Israel needs to address issues such as its governance if it wants to maintain its credit rating, a Standard & Poor's analyst from the team that determines Israel's rating said yesterday.
"Israel's recent credit rating increases, in 2007 and 2011, went against the trend of downgrading countries over those years, and reflected an absolute and relative increase in Israel's financial strength. This was a result of three main trends: quick economic growth, a positive balance of payments and the reduction of government debt," said Standard & Poor's main analyst for Israel's credit ranking, Elliot Hentov, at a meeting with capital market players yesterday morning.
In order to maintain its ranking, Israel has to address several issues: "The weaknesses that still exist in the governance structure, the geopolitical and security situation, the budget balance and the national debt," said Hentov, S&P's associate director of sovereign ratings in Europe and the Middle East.
"Success brings on other risks and challenges, namely a bubble in asset processes, an influx of foreign money and the appreciation of the local currency," he said.
"All these can harm stability and limit the Bank of Israel's monetary flexibility," he added.
Yuval Torbati, a manager in company rankings at S&P Maalot, addressed the connection between corporate credit rankings and the country's ranking. S&P Maalot is a fully-owned subsidiary of the global Standard & Poor's.

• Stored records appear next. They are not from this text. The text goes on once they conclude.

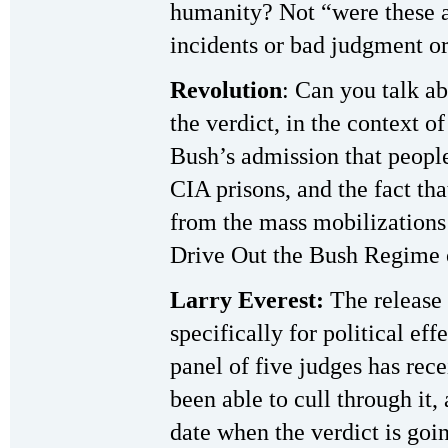
humanity? Not “were these ac
incidents or bad judgment or
Revolution
: Can you talk ab
the verdict, in the context o
Bush’s admission that people
CIA prisons, and the fact th
from the mass mobilizations 
Drive Out the Bush Regime 
Larry Everest:
The release 
specifically for political ef
panel of five judges has rec
been able to cull through it, 
date when the verdict is goi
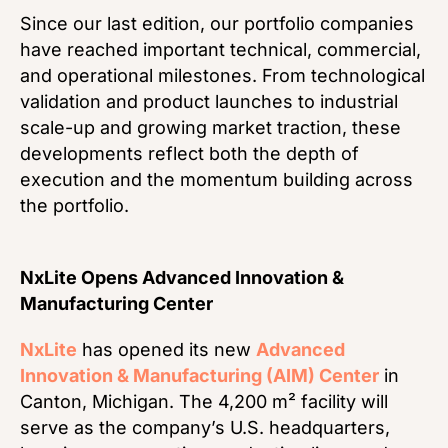
Since our last edition, our portfolio companies
have reached important technical, commercial,
and operational milestones. From technological
validation and product launches to industrial
scale-up and growing market traction, these
developments reflect both the depth of
execution and the momentum building across
the portfolio.
NxLite Opens Advanced Innovation &
Manufacturing Center
NxLite
has opened its new
Advanced
Innovation & Manufacturing (AIM) Center
in
Canton, Michigan. The 4,200 m² facility will
serve as the company’s U.S. headquarters,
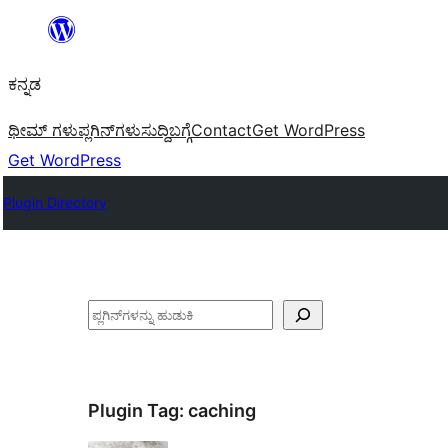
ವಿಷಯಕ್ಕೆ
ತೆರಳಿ
ಕನ್ನಡ
ಥೀಮ್ ಗಳು
ಪ್ಲಗಿನ್‌ಗಳು
ಸುದ್ದಿ
ಬಗ್ಗೆ
Contact
Get WordPress
Get WordPress
Plugin Directory
ಹುಡುಕು
Plugin Tag:
caching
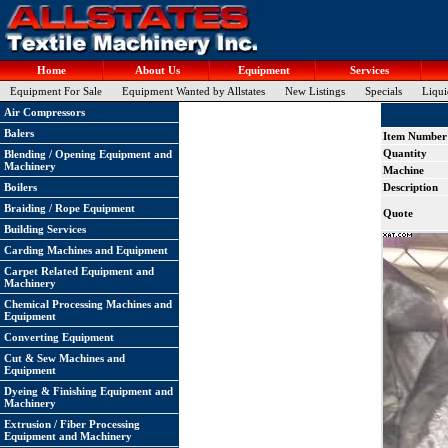
Home
About Us
Equipment
Services
Equipment For Sale
Equipment Wanted by Allstates
New Listings
Specials
Liqui
Air Compressors
Balers
Item Number
Quantity
Blending / Opening Equipment and
Machinery
Machine
Boilers
Description
Braiding / Rope Equipment
Quote
Building Services
Carding Machines and Equipment
Carpet Related Equipment and
Machinery
Chemical Processing Machines and
Equipment
Converting Equipment
Cut & Sew Machines and
Equipment
Dyeing & Finishing Equipment and
Machinery
Extrusion / Fiber Processing
Equipment and Machinery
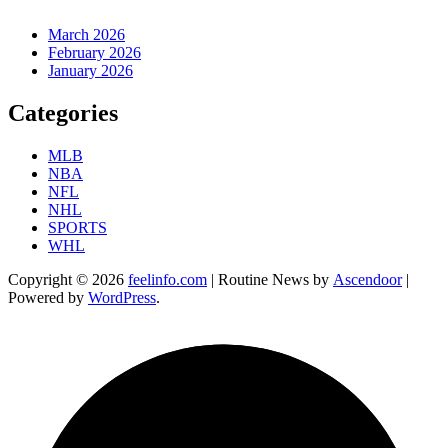
March 2026
February 2026
January 2026
Categories
MLB
NBA
NFL
NHL
SPORTS
WHL
Copyright © 2026
feelinfo.com
| Routine News by
Ascendoor
|
Powered by
WordPress
.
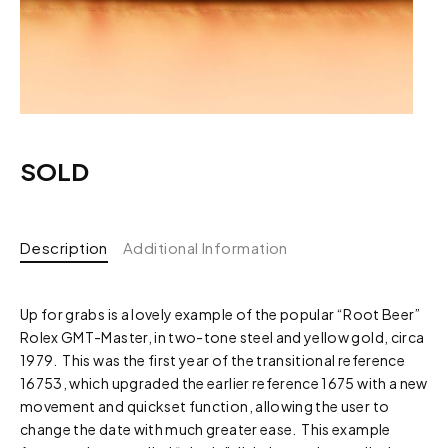
SOLD
Description
Additional Information
Up for grabs is a lovely example of the popular “Root Beer”
Rolex GMT-Master, in two-tone steel and yellow gold, circa
1979. This was the first year of the transitional reference
16753, which upgraded the earlier reference 1675 with a new
movement and quickset function, allowing the user to
change the date with much greater ease. This example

"Contrary to the commonly held opinion, a company can have a higher ranking than the country in which it is located," he said. Currently, 137 companies in 22 countries fall into this category, he said. They include Canon in Japan, Tata in India and Microsoft in the United States.

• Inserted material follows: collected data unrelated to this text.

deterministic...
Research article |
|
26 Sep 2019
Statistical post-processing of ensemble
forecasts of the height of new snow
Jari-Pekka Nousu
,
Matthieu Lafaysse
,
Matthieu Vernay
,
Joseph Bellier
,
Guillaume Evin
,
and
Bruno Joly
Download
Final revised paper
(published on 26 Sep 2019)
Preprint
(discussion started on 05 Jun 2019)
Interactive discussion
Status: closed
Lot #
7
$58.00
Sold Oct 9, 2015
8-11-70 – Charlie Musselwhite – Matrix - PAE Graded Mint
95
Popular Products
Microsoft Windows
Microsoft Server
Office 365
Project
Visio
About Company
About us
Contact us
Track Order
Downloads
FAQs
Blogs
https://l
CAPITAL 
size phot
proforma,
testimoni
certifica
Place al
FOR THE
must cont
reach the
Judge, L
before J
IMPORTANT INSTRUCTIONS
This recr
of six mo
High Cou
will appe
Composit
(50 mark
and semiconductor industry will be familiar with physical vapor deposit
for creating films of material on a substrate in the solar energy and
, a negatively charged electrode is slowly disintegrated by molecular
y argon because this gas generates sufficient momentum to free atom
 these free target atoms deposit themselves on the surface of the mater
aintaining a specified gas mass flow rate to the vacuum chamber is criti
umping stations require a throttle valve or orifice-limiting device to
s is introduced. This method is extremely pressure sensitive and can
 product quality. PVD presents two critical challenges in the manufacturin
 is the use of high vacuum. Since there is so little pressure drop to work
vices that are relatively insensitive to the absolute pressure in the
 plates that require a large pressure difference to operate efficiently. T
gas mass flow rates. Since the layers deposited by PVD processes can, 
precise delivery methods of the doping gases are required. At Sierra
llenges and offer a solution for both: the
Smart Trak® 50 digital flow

"In Israel this phenomenon doesn't exist due to the fact that there aren't Israeli companies whose status justifies this," he said. "Therefore, Israel's current credit rating, which is relatively high in global terms, is not a limiting factor in Israeli companies' credit ranking on a national or global level."
In May, Standard & Poor's lowered Israel’s local-currency credit rating but left its foreign-currency credit rating unchanged.
The foreign-currency rating was confirmed at A+, with a Stable outlook. But the local-currency rating, which had previously been higher, was cut to the same level as the foreign-currency rating, A+.